The strike began April 22 after 17 months of negotiations. The USO opposes government plans to privatize Ecopetrol. The company’s refineries in Barranquilla and Cartagena, on the country’s Caribbean coast, have been placed under military control.

Argentine unemployed demand gas subsidies

On May 22, more than 3,000 unemployed workers marched in Buenos Aires carrying empty propane tanks. The demonstration ended in a rally in front of the country’s largest oil company, Repsol-YPF, demanding that the company lower the price of propane for families of the unemployed. The current price for low-income families is 18 pesos (US$6) per tank. A Repsol spokesperson declared that the government had established the price and that the company would not change it.

The oil company did, however, agree to look into providing free propane for soup kitchens for the unemployed.

United State

Massachusetts nursing home workers stage one-day strike

One hundred nurses’ assistants, housekeepers and licensed nurses held a one-day strike May 18 at the Edgar P. Benjamin Health Care Center in Mission Hill, a section of Boston, Massachusetts, to demand increased wages, health care and improvements in working conditions.

Negotiations between the Service Employees International Union (SEIU) and management collapsed one day earlier as the union maintained its demand for an overall 20 percent compensation package, while the nursing home held to a 9 percent package.

The union is asking for wage increases of up to US$1.75 an hour over the course of a three-year agreement, along with shift differentials, a pension plan and 100 percent company-paid health care coverage. At present, Benjamin Health Care Center workers make between US$9 and US$11 an hour.

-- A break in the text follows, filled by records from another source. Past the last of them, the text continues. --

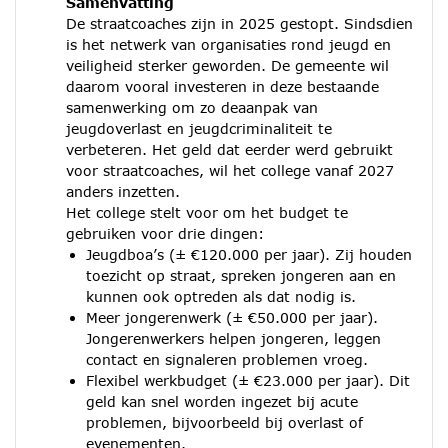
Samenvatting
De straatcoaches zijn in 2025 gestopt. Sindsdien
is het netwerk van organisaties rond jeugd en
veiligheid sterker geworden. De gemeente wil
daarom vooral investeren in deze bestaande
samenwerking om zo deaanpak van
jeugdoverlast en jeugdcriminaliteit te
verbeteren. Het geld dat eerder werd gebruikt
voor straatcoaches, wil het college vanaf 2027
anders inzetten.
Het college stelt voor om het budget te
gebruiken voor drie dingen:
Jeugdboa’s (± €120.000 per jaar). Zij houden
toezicht op straat, spreken jongeren aan en
kunnen ook optreden als dat nodig is.
Meer jongerenwerk (± €50.000 per jaar).
Jongerenwerkers helpen jongeren, leggen
contact en signaleren problemen vroeg.
Flexibel werkbudget (± €23.000 per jaar). Dit
geld kan snel worden ingezet bij acute
problemen, bijvoorbeeld bij overlast of
evenementen.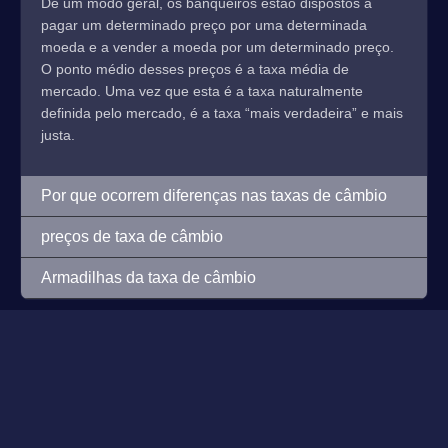
De um modo geral, os banqueiros estão dispostos a
pagar um determinado preço por uma determinada
moeda e a vender a moeda por um determinado preço.
O ponto médio desses preços é a taxa média de
mercado. Uma vez que esta é a taxa naturalmente
definida pelo mercado, é a taxa “mais verdadeira” e mais
justa.
Por que ocorrem diferenças nas taxas de câmbio
preços de taxa de câmbio
Armadilhas da taxa de câmbio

Currently, the SEIU is attempting to settle 20 nursing home contracts across Massachusetts. Only 27 of the state’s 480 nursing homes are unionized.

Theater workers hold one-day protest

Theater workers at the Plaza 6 Theaters in Butte, Montana, walked off the job May 21, on the opening night of the film Troy, to protest contract violations by Atlanta-based Carmike Cinemas.

Some 14 members of Local 427—involving cashiers, concession workers, custodians, doorpersons and ushers—walked out to call attention to a concerted campaign by management to rid themselves of Montana’s only unionized theater through a series of terminations, suspensions, harassments and failures to honor grievance timelines.

Canada

Settlement at Edmonton Catholic School Board

Support staff in the Edmonton Catholic School Board have reached an agreement with their employer. The settlement includes a wage increase of 7 percent over 32 months. The school board has threatened that the wage increase will lead to layoffs. The 800 workers, including teaching assistants, librarians and secretaries, had recently voted 85 percent in favor of strike action that could have commenced this past Friday.

Meanwhile, public school teachers in Edmonton and Calgary, concerned about class sizes and lack of preparation time, are set to hold a strike vote on June 7.

Strike by beer distribution workers ends

The strike by 300 workers at British Columbia’s Brewers Distributor Ltd. has ended with the ratification of a new three-year agreement. Only 70 percent of the workers voted in favor of the settlement, which includes a C$2-per-hour wage increase along with unspecified pension and benefit improvements. The workers, members of the Brewery, Winery and Distillery Workers Union, had also been protesting the company’s reliance on seasonal labor as opposed to full-time hiring. It is not clear whether this is addressed in the settlement.